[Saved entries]
%%
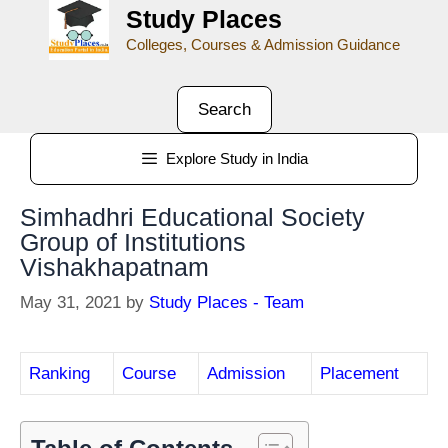
Study Places
Colleges, Courses & Admission Guidance
Search
Explore Study in India
Simhadhri Educational Society
Group of Institutions
Vishakhapatnam
May 31, 2021
by
Study Places - Team
Ranking
Course
Admission
Placement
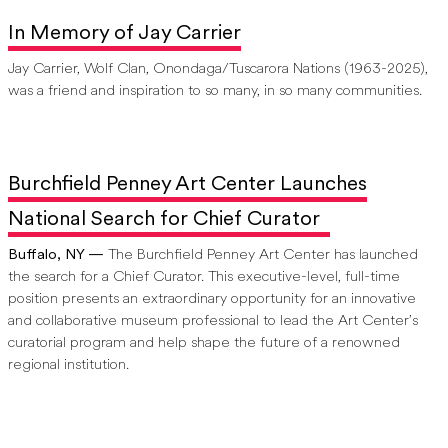
In Memory of Jay Carrier
Jay Carrier, Wolf Clan, Onondaga/Tuscarora Nations (1963-2025),
was a friend and inspiration to so many, in so many communities.
Burchfield Penney Art Center Launches
National Search for Chief Curator
Buffalo, NY —
The Burchfield Penney Art Center has launched
the search for a Chief Curator. This executive-level, full-time
position presents an extraordinary opportunity for an innovative
and collaborative museum professional to lead the Art Center’s
curatorial program and help shape the future of a renowned
regional institution.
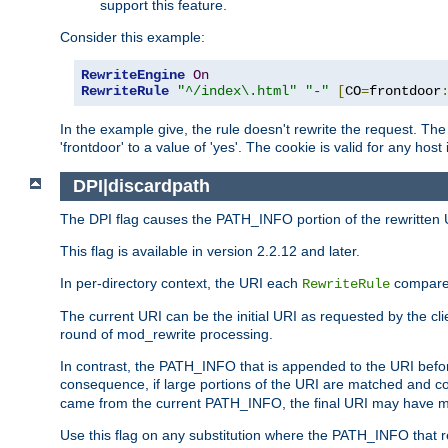
support this feature.
Consider this example:
RewriteEngine
On
RewriteRule
"^/index\.html"
"-"
[
CO
=
frontdoor
In the example give, the rule doesn't rewrite the request. The
'frontdoor' to a value of 'yes'. The cookie is valid for any host
DPI|discardpath
The DPI flag causes the PATH_INFO portion of the rewritten 
This flag is available in version 2.2.12 and later.
In per-directory context, the URI each
compares
RewriteRule
The current URI can be the initial URI as requested by the clie
round of mod_rewrite processing.
In contrast, the PATH_INFO that is appended to the URI befor
consequence, if large portions of the URI are matched and cop
came from the current PATH_INFO, the final URI may have mu
Use this flag on any substitution where the PATH_INFO that res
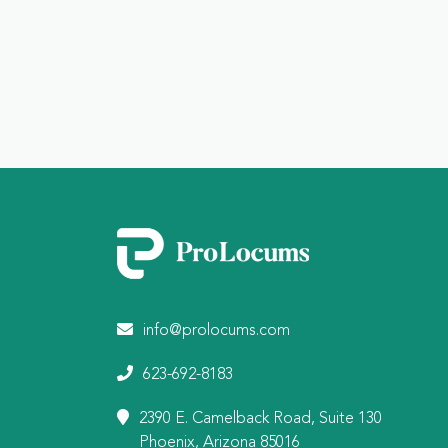
info@prolocums.com
623-692-8183
2390 E. Camelback Road, Suite 130
Phoenix, Arizona 85016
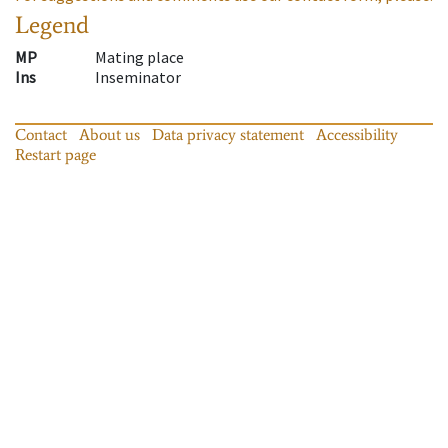
Legend
MP
Mating place
Ins
Inseminator
Contact
About us
Data privacy statement
Accessibility
Restart page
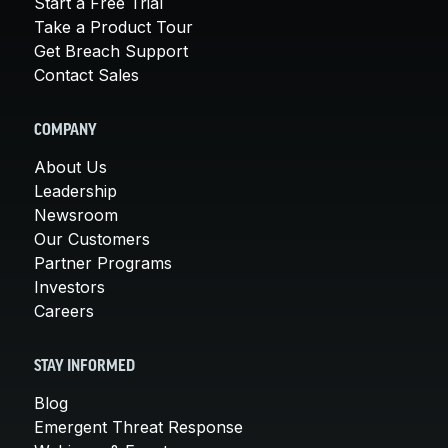
Start a Free Trial
Take a Product Tour
Get Breach Support
Contact Sales
COMPANY
About Us
Leadership
Newsroom
Our Customers
Partner Programs
Investors
Careers
STAY INFORMED
Blog
Emergent Threat Response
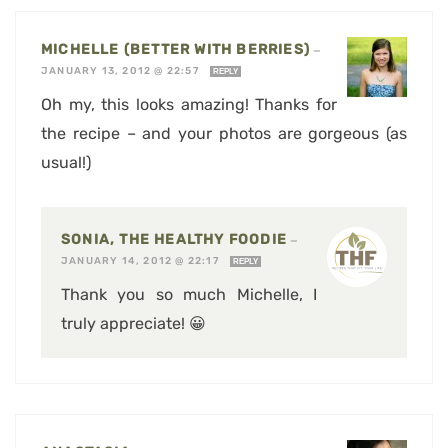
MICHELLE (BETTER WITH BERRIES)
—
JANUARY 13, 2012 @ 22:57
REPLY
Oh my, this looks amazing! Thanks for
the recipe – and your photos are gorgeous (as
usual!)
SONIA, THE HEALTHY FOODIE
—
JANUARY 14, 2012 @ 22:17
REPLY
Thank you so much Michelle, I
truly appreciate! 😀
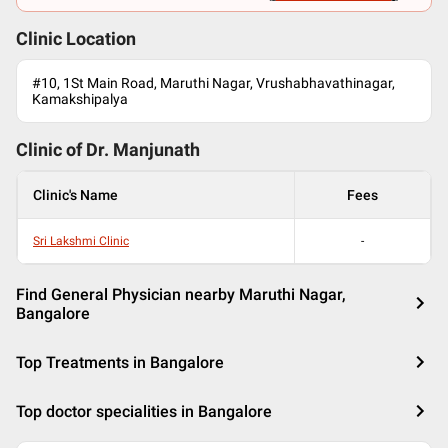
Clinic Location
#10, 1St Main Road, Maruthi Nagar, Vrushabhavathinagar,
Kamakshipalya
Clinic of Dr.
Manjunath
Clinic's Name
Fees
Sri Lakshmi Clinic
-
Find General Physician nearby Maruthi Nagar,
Bangalore
Top Treatments in Bangalore
Top doctor specialities in Bangalore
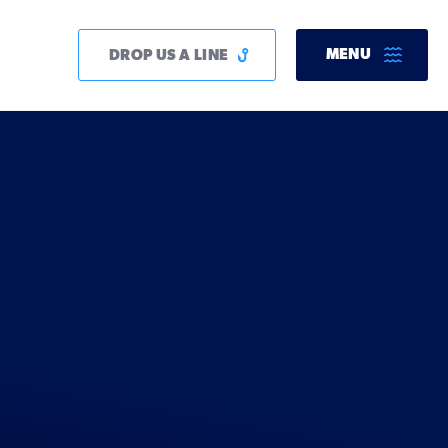
MENU
DROP US A LINE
%%
#### WORK ORDER
All lines above holding the word "flag" make up the answer; copy each one.

#### WRITTEN RESPONSE
The DPI flag causes the PATH_INFO portion of the rewritten 
This flag is available in version 2.2.12 and later.
Use this flag on any substitution where the PATH_INFO that res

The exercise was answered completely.